Nathan,
On 1/27/15 5:44 PM, Nathan Scott wrote:
Your pmie rule is working here with a default setup (ie pmdaproc as a
privileged child process of pmcd). If I run the rule below and issue
"killall -v pmdaproc && pminfo -v proc" in a separate window, this is
what happens...
OK, this part makes sense to me now. I had a misunderstanding on what
would alert pmcd on the disappearance of a pmda.
3. The procpmda_check.sh never gets called. Even after waiting 10
minutes, so several 2 minute cycles should have occurred.
If instead I do the following:
1. kill <pid_of_proc_pmda>
2. pminfo
Error: Broken pipe
(so the difference here is an addition of a request to the failed
PMDA, I think? thats missing in the first scenario anyway)
Correct
3. pminfo
<correct pminfo output>
4. procpmda_check.sh gets called properly to signal that the pmda has
died at the appropriate time.
That makes sense, I think - pmcd is only noticing that the PMDA is
gone once you request a metric from the failed PMDA.
OK. I had assumed that the pmie call to:
pmcd.agent.status #'proc'
would trigger some sort of request to the proc pmda, but on further
thought, I guess it makes sense that this would not occur and pmcd's
knowledge of the proc pmda state would only change on a real metric request.
practice, but it was the only way I could think of simulating the
behavior. Any thoughts on the best way to debug this?
I guess I'm not really seeing the problem (not able to reproduce it
here anyway). I think your simulation is fine, and its OK that only
when something requests values that we notice the failed PMDA (since
thats exactly what would happen in practice).
OK. Sounds good. As you say, in actual practice, a metric fetch should
cause pmcd to notice what is going on, and after that, the pmie rule
will fire. I'm all set on the pmie side. But as I discovered below,
only certain types of fetches will cause this to happen.
It turns out that PMIE has nothing to do with the problem I was seeing
and was just adding noise to the problem.
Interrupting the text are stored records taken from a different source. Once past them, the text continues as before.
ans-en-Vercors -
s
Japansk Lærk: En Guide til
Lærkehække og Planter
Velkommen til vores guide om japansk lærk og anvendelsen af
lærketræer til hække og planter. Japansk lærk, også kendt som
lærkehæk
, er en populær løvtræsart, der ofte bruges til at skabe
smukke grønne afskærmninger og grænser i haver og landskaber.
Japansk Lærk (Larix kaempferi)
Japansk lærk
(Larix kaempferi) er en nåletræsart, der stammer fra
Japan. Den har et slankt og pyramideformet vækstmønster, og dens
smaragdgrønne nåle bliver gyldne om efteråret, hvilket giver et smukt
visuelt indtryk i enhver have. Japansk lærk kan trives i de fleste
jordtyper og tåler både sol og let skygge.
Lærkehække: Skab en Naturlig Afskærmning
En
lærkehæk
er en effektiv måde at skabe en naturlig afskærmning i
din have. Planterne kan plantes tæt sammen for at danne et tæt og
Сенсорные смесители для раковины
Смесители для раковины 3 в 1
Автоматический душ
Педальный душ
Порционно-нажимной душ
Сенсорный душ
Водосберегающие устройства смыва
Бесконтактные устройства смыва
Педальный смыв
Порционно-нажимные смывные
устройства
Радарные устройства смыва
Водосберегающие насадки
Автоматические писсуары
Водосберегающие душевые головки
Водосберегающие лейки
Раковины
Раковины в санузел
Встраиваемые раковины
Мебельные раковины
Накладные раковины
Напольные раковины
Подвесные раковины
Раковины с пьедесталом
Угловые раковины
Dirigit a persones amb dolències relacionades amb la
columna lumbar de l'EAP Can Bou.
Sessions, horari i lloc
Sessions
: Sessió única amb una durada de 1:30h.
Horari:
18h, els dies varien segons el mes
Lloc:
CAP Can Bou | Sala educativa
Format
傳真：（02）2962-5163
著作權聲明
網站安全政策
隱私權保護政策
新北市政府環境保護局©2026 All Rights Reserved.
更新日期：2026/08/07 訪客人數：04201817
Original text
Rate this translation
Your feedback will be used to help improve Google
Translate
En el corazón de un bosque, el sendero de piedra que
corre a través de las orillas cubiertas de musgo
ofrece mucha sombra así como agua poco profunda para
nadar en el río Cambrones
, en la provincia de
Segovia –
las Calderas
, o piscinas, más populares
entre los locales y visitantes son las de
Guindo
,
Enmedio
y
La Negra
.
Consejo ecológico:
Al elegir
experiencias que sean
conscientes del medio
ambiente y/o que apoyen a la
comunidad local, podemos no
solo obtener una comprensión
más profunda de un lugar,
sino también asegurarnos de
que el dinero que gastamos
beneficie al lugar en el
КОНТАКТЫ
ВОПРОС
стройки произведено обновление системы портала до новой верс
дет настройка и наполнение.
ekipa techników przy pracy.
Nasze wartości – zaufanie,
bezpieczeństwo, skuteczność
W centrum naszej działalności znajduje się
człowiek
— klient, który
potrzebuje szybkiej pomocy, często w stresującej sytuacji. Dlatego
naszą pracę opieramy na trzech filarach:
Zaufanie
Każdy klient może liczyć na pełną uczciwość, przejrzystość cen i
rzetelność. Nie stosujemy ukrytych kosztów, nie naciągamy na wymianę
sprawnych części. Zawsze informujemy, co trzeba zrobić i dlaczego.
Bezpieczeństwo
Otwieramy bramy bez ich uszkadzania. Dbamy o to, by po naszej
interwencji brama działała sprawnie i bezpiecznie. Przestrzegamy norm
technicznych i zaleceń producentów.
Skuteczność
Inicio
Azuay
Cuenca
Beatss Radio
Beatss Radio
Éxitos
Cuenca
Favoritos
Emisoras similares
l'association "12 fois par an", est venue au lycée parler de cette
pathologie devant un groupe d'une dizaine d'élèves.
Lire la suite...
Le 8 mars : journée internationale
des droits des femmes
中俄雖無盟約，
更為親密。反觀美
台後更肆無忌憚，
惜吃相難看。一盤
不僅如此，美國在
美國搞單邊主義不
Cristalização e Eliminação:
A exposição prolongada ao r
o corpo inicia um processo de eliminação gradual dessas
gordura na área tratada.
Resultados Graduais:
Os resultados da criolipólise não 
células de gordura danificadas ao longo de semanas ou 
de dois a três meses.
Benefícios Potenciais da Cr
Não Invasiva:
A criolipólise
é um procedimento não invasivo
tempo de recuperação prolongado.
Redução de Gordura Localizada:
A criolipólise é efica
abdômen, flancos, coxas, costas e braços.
Stripping away more variables.
If I shut down pmie, pmlogger, pmproxy, pmwebd, nothing interacting with
pmcd on a regular basis, fresh vm (Centos 6.5), git dev from this
morning, out of the box config after doing Makepkgs, and then:
>killall -v pmdaproc
Killed pmdaproc(23682) with signal 15
>pmval pmcd.agent.status
pmval: pmLookupDesc: IPC protocol failure
>pmval hinv.ncpu
pmval: pmLookupDesc: IPC protocol failure
>pminfo hinv.ncpu
Error: hinv.ncpu: Broken pipe
>pmval proc.nprocs
pmval: pmLookupDesc: IPC protocol failure
>pminfo proc.nprocs
Error: proc.nprocs: Broken pipe
I can't get anything out of pcp until either a "pminfo" or a "pminfo
proc". Then it all works fine again. So even without pmie to restart
it, if i do "pminfo proc", the proc pmda remains dead (as is expected)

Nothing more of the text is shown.